Chinese automaker Great Wall Motors announced its leading SUV brand, Haval, is joining the new energy vehicle market as the segment ushers in explosive growth domestically.

Haval throws its weight behind electric future

Haval is aiming for 80 percent of its sales to be NEVs by 2025 and will officially halt the sales of fuel-powered vehicles by 2030, the brand said at its new energy strategy conference held in Beijing last week. Haval is the second domestic brand to make such pledges after BYD stopped production and sales of fuel vehicles in March. Great Wall’s self-developed Lemon Dedicated Hybrid Transmission platform will play the main role in driving Haval’s new energy transformation. The platform, launched in 2020, is based on a hybrid system and can realize two power setups of a hybrid electric vehicle and a plugin hybrid electric vehicle with three different sets of powertrains. Haval launched the third-generation H6 DHT and started presales of DHT-PHEV variants at the conference on Aug 22, as the brand’s first models in the NEV market. The best-selling SUV of Haval, the H6, has sold 3.8 million units over the past 11 years. It used to be the best-seller in the internal combustion SUV segment for years. But with a higher proportion of NEVs being sold and a rise in oil prices, sales of the H6 showed a downward trend.

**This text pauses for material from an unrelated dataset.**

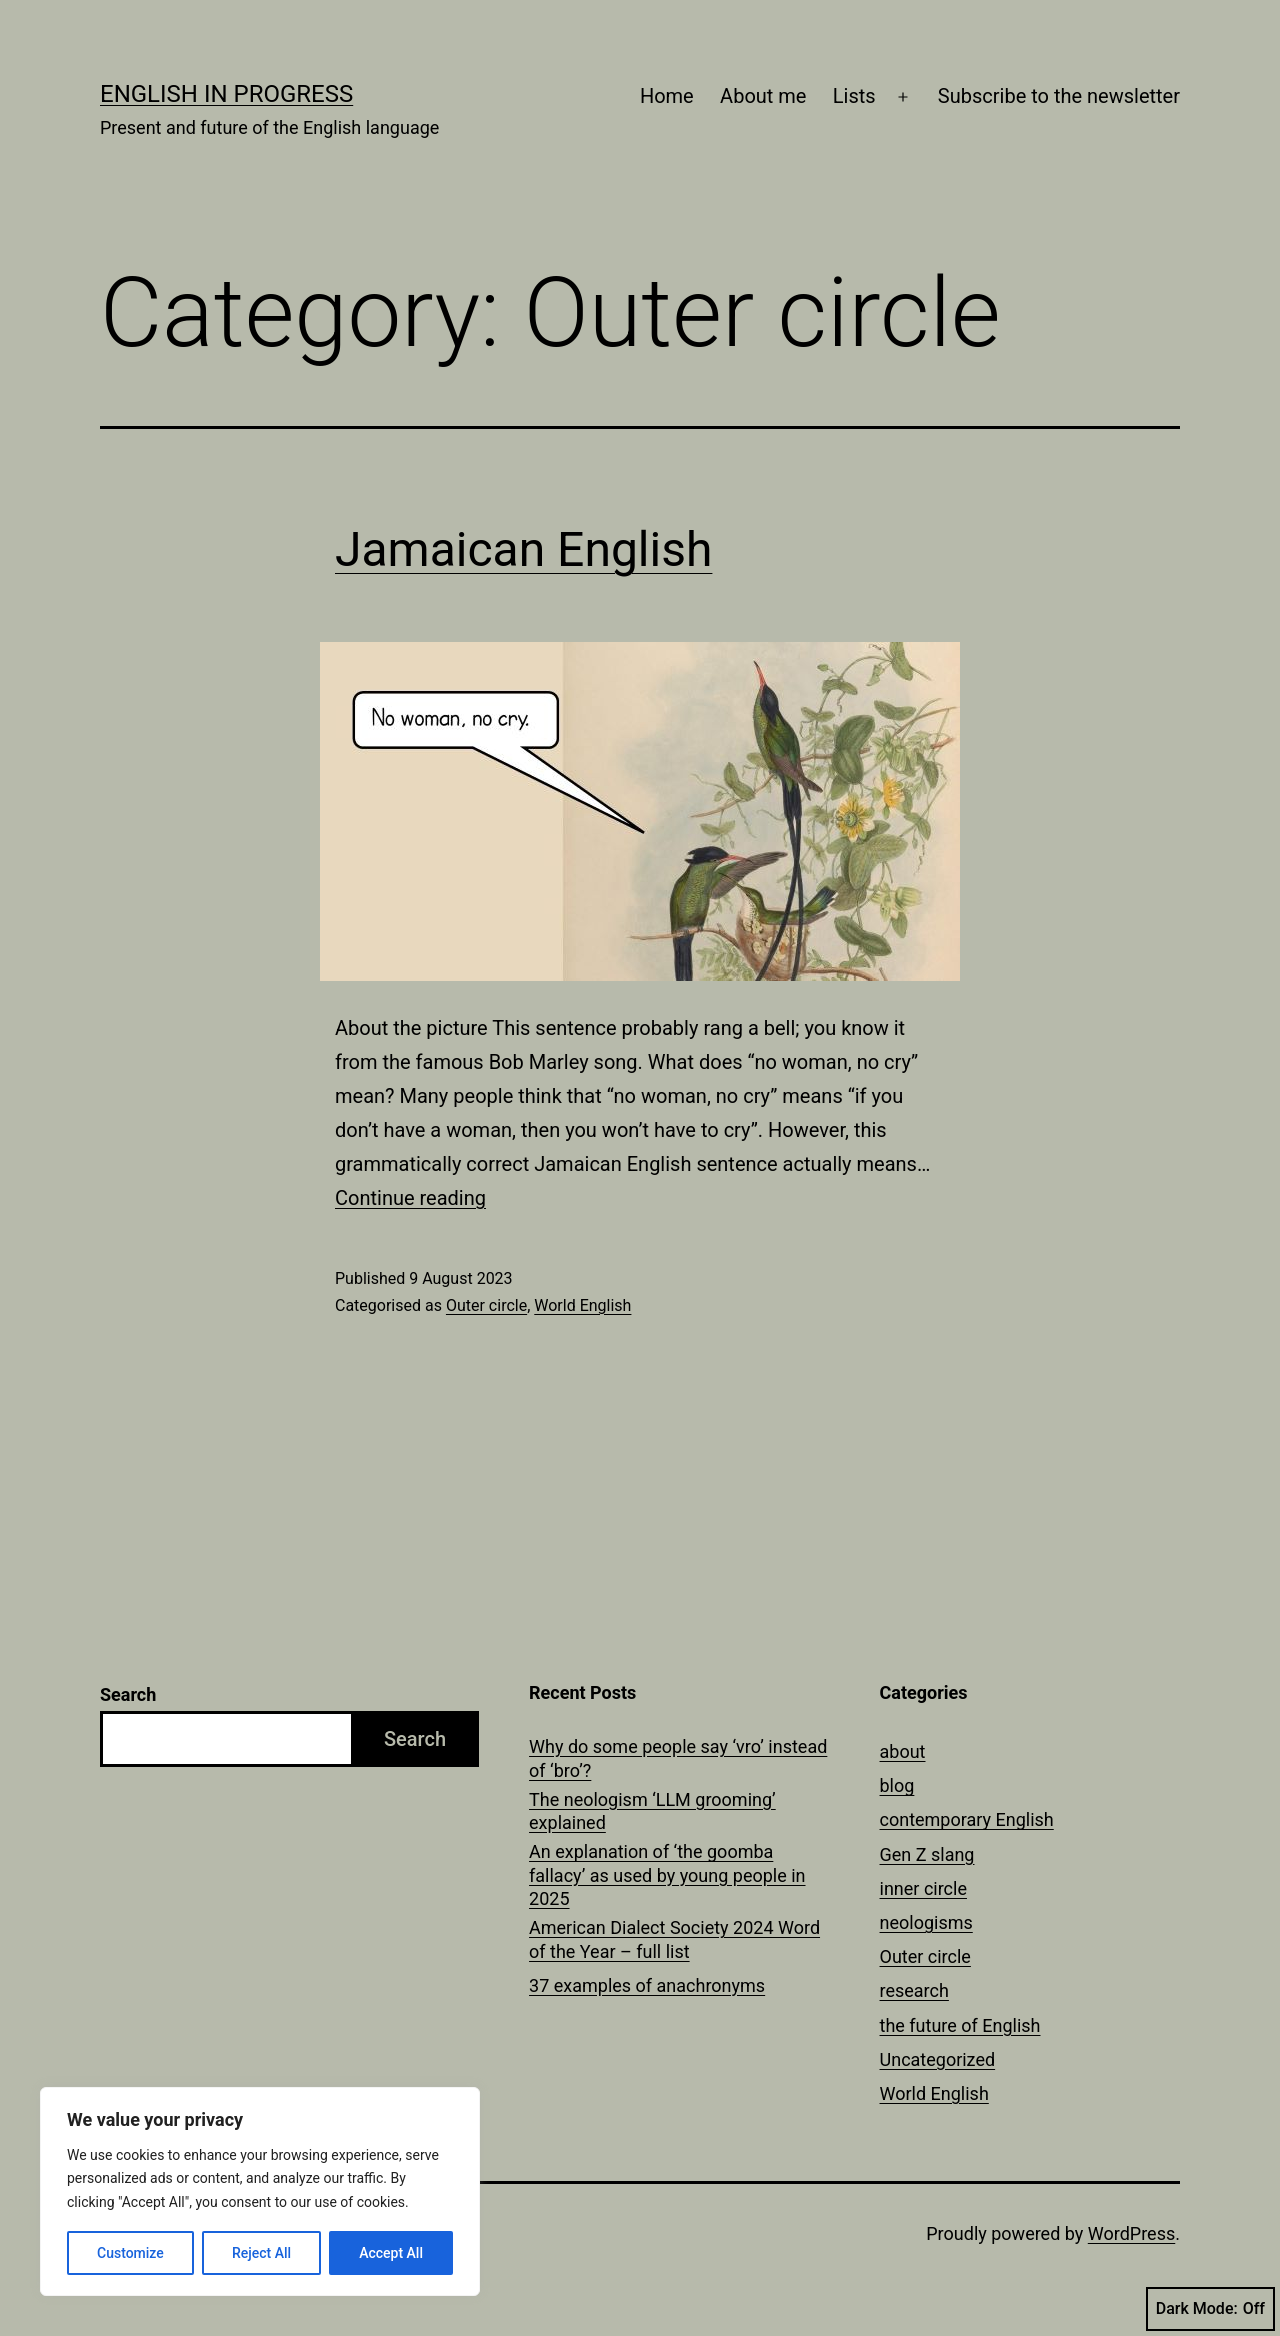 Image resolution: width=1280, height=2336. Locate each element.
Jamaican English (523, 549)
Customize (130, 2253)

From January to July, the Haval H6 sold 147,870 units, ranking second among all SUVs sold in China, according to data released by the China Passenger Car Association earlier this month. That’s a 30.7 percent decrease compared with same period of 2021. An industry analyst said that Great Wall Motor is seen as being slow to transition at a time when China’s NEV industry is growing rapidly while sales of its best-selling Haval brand have shown weakness. Great Wall Motors is aware of the situation too. The president of Great Wall Motors Mu Feng said Haval’s transformation shows that Great Wall Motors’ new energy strategy has been launched. The carmaker has focused on hybrid, pure electric and hydrogen technologies to develop NEV products. In 2021, the carmaker invested around 10 billion yuan ($1.46 billion) on research and development. The investment will reach 100 billion yuan by 2025. The carmaker also said it will establish a company to serve Haval’s NEV business.